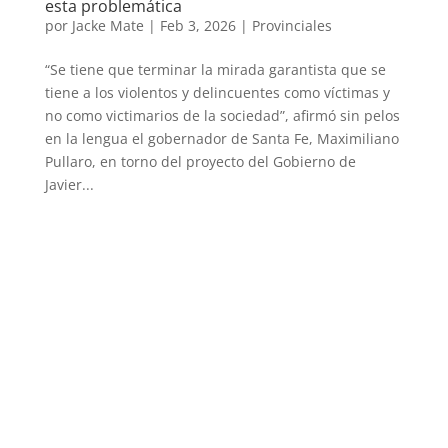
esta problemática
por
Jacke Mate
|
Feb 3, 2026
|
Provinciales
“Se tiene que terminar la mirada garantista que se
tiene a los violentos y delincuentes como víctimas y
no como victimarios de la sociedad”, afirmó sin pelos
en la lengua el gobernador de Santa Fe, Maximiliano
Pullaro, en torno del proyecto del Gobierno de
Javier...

* * *

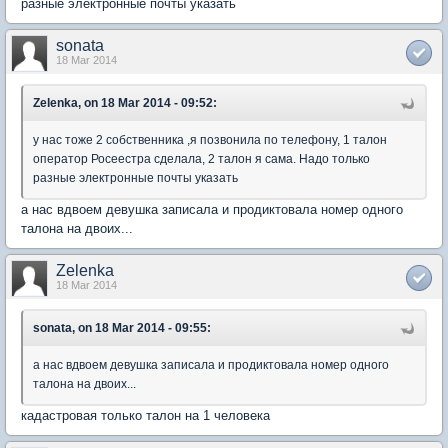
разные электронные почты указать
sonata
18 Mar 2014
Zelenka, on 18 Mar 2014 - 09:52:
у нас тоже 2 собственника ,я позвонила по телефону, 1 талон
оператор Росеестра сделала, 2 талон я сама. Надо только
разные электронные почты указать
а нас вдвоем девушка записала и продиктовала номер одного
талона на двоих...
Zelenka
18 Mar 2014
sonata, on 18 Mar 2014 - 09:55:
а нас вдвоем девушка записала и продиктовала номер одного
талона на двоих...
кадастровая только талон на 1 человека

* * *

*WHAT YOU WILL DO*. Search the lines above for the string "только", then show every one that has it.

*RESPONSE*.
оператор Росеестра сделала, 2 талон я сама. Надо только
кадастровая только талон на 1 человека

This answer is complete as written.